De acordo com o ex-governador, entre os votos comprados está o do nadador Alexander Popov, bicampeão olímpico nas provas de 50 m e 100 m livres em 1992 e 1996, e o do ucraniano Serguei Bubka, campeão olímpico em 1988 no salto com vara. De acordo com Cabral, nove dos 95 membros votantes foram comprados ao todo por US$ 2 milhões.
O depósito teria sido feito no exterior, no ano de 2008, pelo empresário Arthur Soares --conhecido como Rei Arthur, devido ao fato de ser o maior fornecedor de mão de obra do estado-- ao presidente da Federação Internacional de Atletismo, Lamine Diack, que distribuiria o dinheiro aos membros comprados.
Cabral e Soares --o empresário está foragido-- são réus no processo oriundo da Operação Unfair Play, desdobramento da Lava Jato no Rio.
Cabral afirmou que o ex-prefeito do Rio Eduardo Paes (hoje no DEM, na época no MDB) e os ex-presidentes Luiz Inácio Lula da Silva (PT) e Michel Temer (MDB) foram informados após a compra dos votos. O ex-governador não apontou, contudo, envolvimento ativo dos políticos citados na negociata.
A reportagem do UOL está procurando as defesas de todos os acusados por Cabral (veja abaixo).
Cabral afirmou que Arthur Soares não pediu vantagens específicas para fazer o depósito, mas que os valores repassados a membros do COI foram debitados da propina que o ex-governador recebia mensalmente do empresário. Em seu último depoimento, Cabral já havia dito que o empresário pagou propina a ele ao longo dos seus dois mandatos, além de ter contribuído para campanhas por meio de caixa 2.
No entanto, o ex-governador sempre havia negado a compra dos votos para que o Rio sediasse a Olimpíada de 2016. Com a realização dos Jogos Olímpicos, várias obras públicas foram realizadas no Rio.
Cabral diz que Nuzman propôs propina por votos
De acordo com Cabral, a candidatura do Rio à sede dos Jogos Olímpicos começou em 2008, segundo ano de seu primeiro mandato frente ao governo do estado.
"O então presidente do COB [Comitê Olímpico Brasileiro], Carlos Arthur Nuzman, e o ex-presidente da Fifa João Havelange me visitaram depois da realização dos Jogos Pan e Parapanamericano de 2007 no Rio. Eles me solicitaram um dossiê à candidatura do Rio à Olimpíada", contou em depoimento.
Na primeira fase da disputa, sete cidades lançaram suas candidaturas. No entanto, apenas quatro passariam à fase final. "Precisávamos de um número mínimo de votos. Montamos um time muito profissional e o presidente Lula foi acionado para que, sempre que visitasse um país, pedisse o apoio dos delegados daquele país à candidatura do Rio.
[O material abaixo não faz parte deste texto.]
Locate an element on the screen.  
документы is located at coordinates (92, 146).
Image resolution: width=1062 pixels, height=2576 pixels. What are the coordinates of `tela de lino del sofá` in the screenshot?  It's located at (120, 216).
De maneira muito profissional, fomos à frente", disse.
Em 2009, o Rio passou à final com Chicago, Madri e Tóquio. "Nesta época, eu estava inseguro, pois o COI é muito 'europeuzado'. Nuzman me ligou e pediu uma reunião de emergência. Ele foi junto do Leo Gryner [ex-diretor de Operações do Rio 2016] à minha casa e disse que podíamos ganhar."
Nuzman disse que o presidente da Federação Internacional de Atletismo, Lamine Diack, se abria a vantagens indevidas. Leo Gryner havia falado com o filho dele, Papa Diack, que assegurava cinco a seis votos, em troca de US$ 1,5 milhão, segundo Cabral.
O ex-governador afirmou não ter tido dificuldades para levantar o valor.
Perguntei [ao Nuzman] qual era a garantia que tínhamos desses votos favoráveis. Ele me disse que tradicionalmente este tipo de compra não costumava falhar. Perguntei de onde viriam estes votos e ele me disse que esses votos vinham de membros africanos do COI, mas também do Comitê Internacional de Atletismo. Serguei Bubka, ucraniano, teria recebido propina. O nadador Alexander Popov também teria recebido propina.
Cabral afirmou ter dito a Nuzman: "Presidente, não vou me meter nisto. Mas vou arrumar um empresário com contas no exterior e vai viabilizar este pagamento. Chamei o Arthur Soares na minha casa, expliquei a necessidade desse dinheiro para obtenção de votos e ele fez este primeiro depósito".
Em setembro daquele ano, em um novo encontro, desta vez em Paris, Nuzman e Diack teriam pedido mais US$ 500 mil para garantir até nove votos ao Rio.
"Eu fui ao lançamento do Guia Michelin em Paris. Este encontro ficou famoso pelo episódio conhecido como "A Farra dos Guardanapos". Fui chamado pelo Gryner e pelo Nuzman num canto, que me disseram que o Diack conseguiria chegar a nove votos comprados, mas para isto precisaria de mais US$ 500 mil".
Mais uma vez, o empresário teria sido acionado, segundo relato de Cabral. "Liguei novamente para o Arthur Soares e disse que precisava deste dinheiro até o dia 3 de outubro para a compra de votos. Em 29 de setembro de 2008, o depósito foi feito. Ele me mandou o comprovante de depósito."
Por 66 votos a 32, o Rio venceu Madri, na rodada final, e foi escolhido sede dos Jogos Olímpicos de 2016.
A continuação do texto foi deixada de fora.